Pulmonary arterial hypertension (PAH) is caused by progressive obstruction of the pulmonary distal precapillary bed. This raises the afterload of the right ventricle (RV), which responds with hypertrophy and sooner or later, with failure¹. Acute β-adrenergic receptor (β-AR) stimulation facilitates cardiac adaptation and maintenance of cardiac output through positive inotropism and chronotropism. Chronic β-AR overstimulation, however, has a negative impact on cardiac structure and function. Countering this phenomenon with β-AR blockers is one of the cornerstones of left heart failure therapy and has been demonstrated to significantly improve survival². Chronic β-AR overstimulation has also been demonstrated in PAH and may contribute to maladaptive RV remodeling and the development of arrhythmias in the long run³. However, the use of β-AR blocking agents is generally considered contraindicated in PAH. In 2010, Peacock and Ross stated that "their negative inotropic and chronotropic effects are poorly tolerated in this condition, where cardiac reserve is compromised by a reduced and fixed stroke volume, and their administration can result in significant cardiorespiratory compromise"⁴. Patients with PAH have a decreased stroke volume at rest, and because of an inability to increase stroke volume, they depend on their heart rate response to increase cardiac output during exercise. Nonetheless, more than a decade ago antiadrenergic therapy with β-AR blocking agents was also highly debated in chronic left heart failure and has since then evolved from a contraindication to an established treatment for mild-to-moderate heart failure caused by primary or secondary dilated cardiomyopathies².

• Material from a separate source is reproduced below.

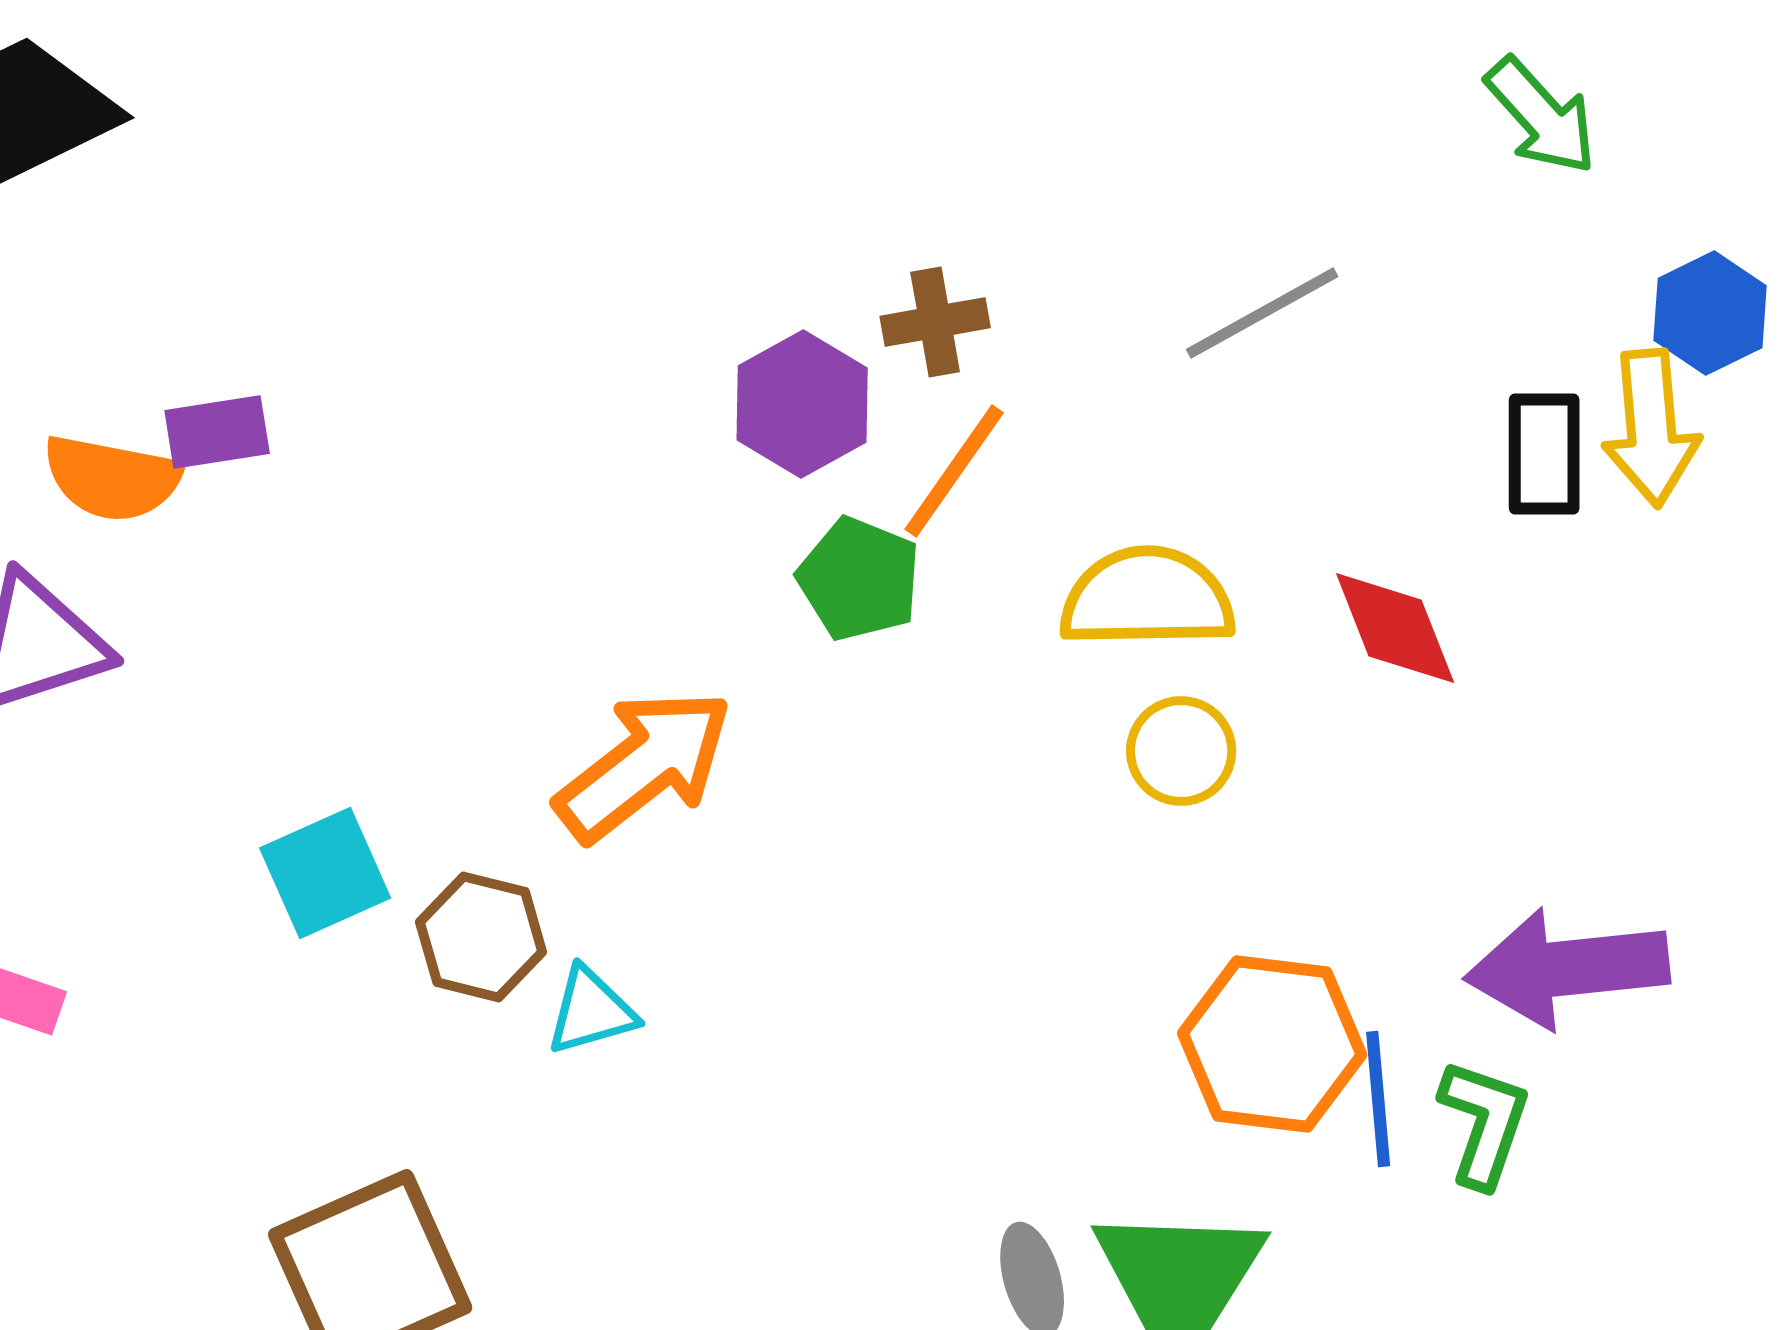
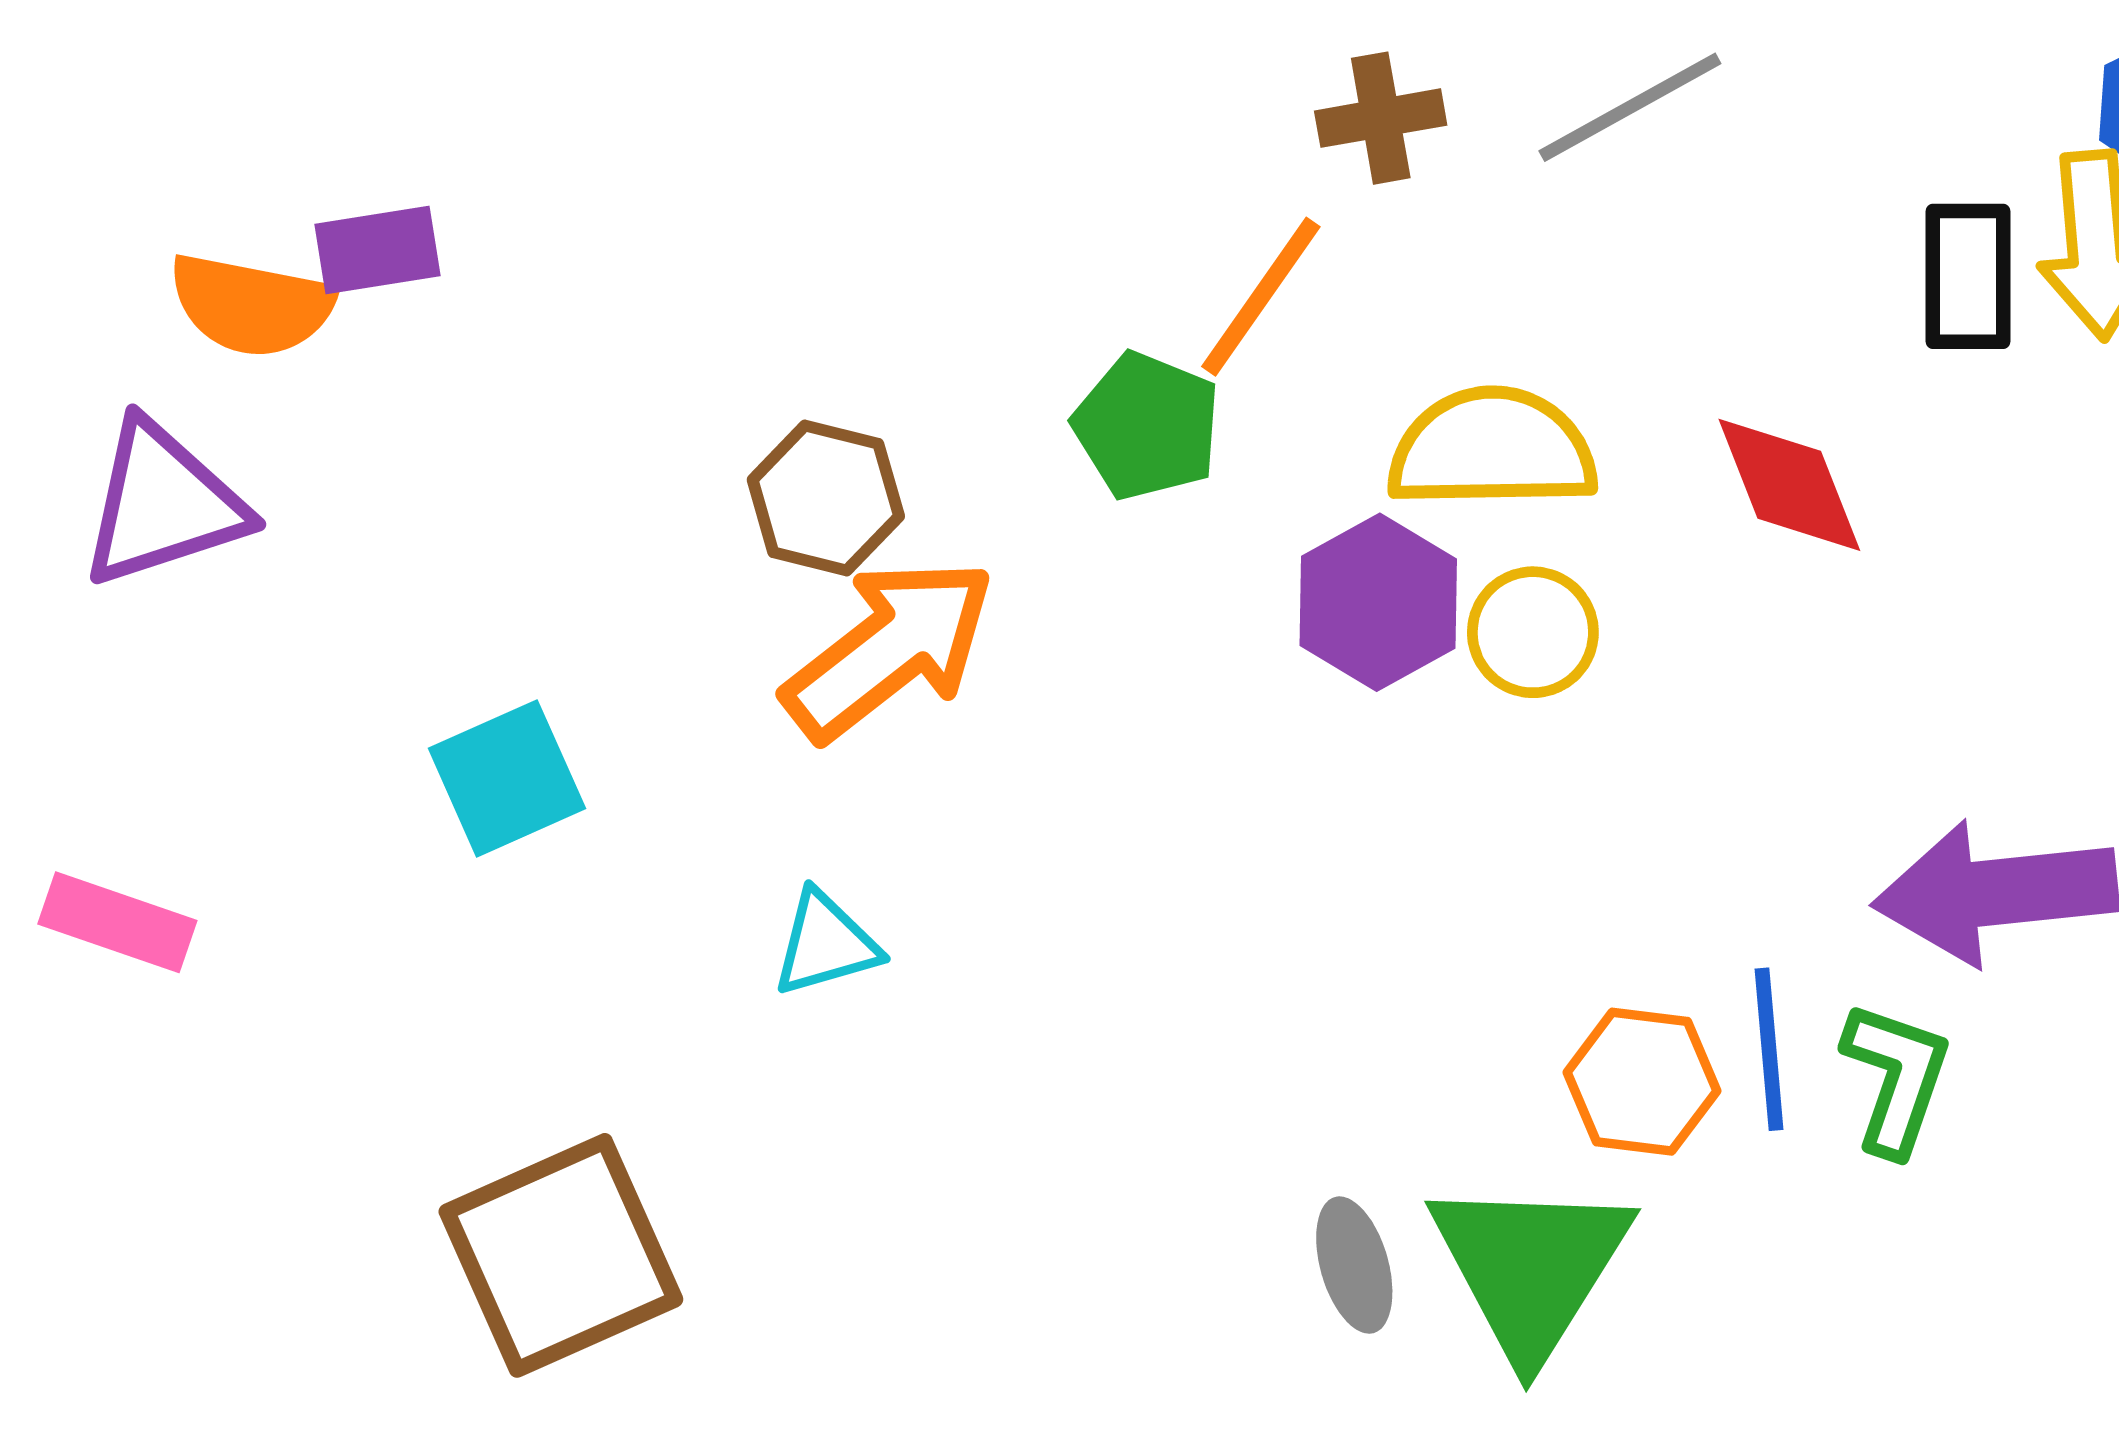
brown cross: (935, 322) -> (1381, 118), moved
purple hexagon: (802, 404) -> (1378, 602), moved
brown hexagon: (481, 937) -> (826, 498), moved
orange hexagon: (1272, 1044) -> (1642, 1082), moved, size x0.7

It is important to take into consideration that β-AR blockers are a wide and heterogeneous group of molecules. β-AR blockers differ in terms of adrenergic β-receptors selectivity, adjunctive effects on α-receptors, and effects on oxidative stress and inflammation⁵. The "first-generation" compounds, such as propranolol and nadolol, are nonselective agents with equal affinities for blocking β1 and β2 receptors and no important pharmacological properties other than β-blockade. The "second-generation" of β-AR blockers, such as metoprolol or bisoprolol, are β1-selective (cardioselective), and the lack of β2-receptor blockade reduces some of the peripheral and pulmonary side effects. The "third generation" β-AR blockers, such as carvidolol and nebivolol, have vasodilating activity; they were designed to treat hypertension. Nebivolol is markedly β1-selective and its vasodilatory action appears to be due to potentiation of nitric oxide (NO). Carvedilol is a slightly β1-selective agent that becomes nonselective at high target doses. The α1-blockade is responsible for the moderate vasodilator properties of carvedilol². Hence, 3rd generation β-AR blockers have the advantage of afterload reduction to counteract the negative inotropic properties of adrenergic withdrawal.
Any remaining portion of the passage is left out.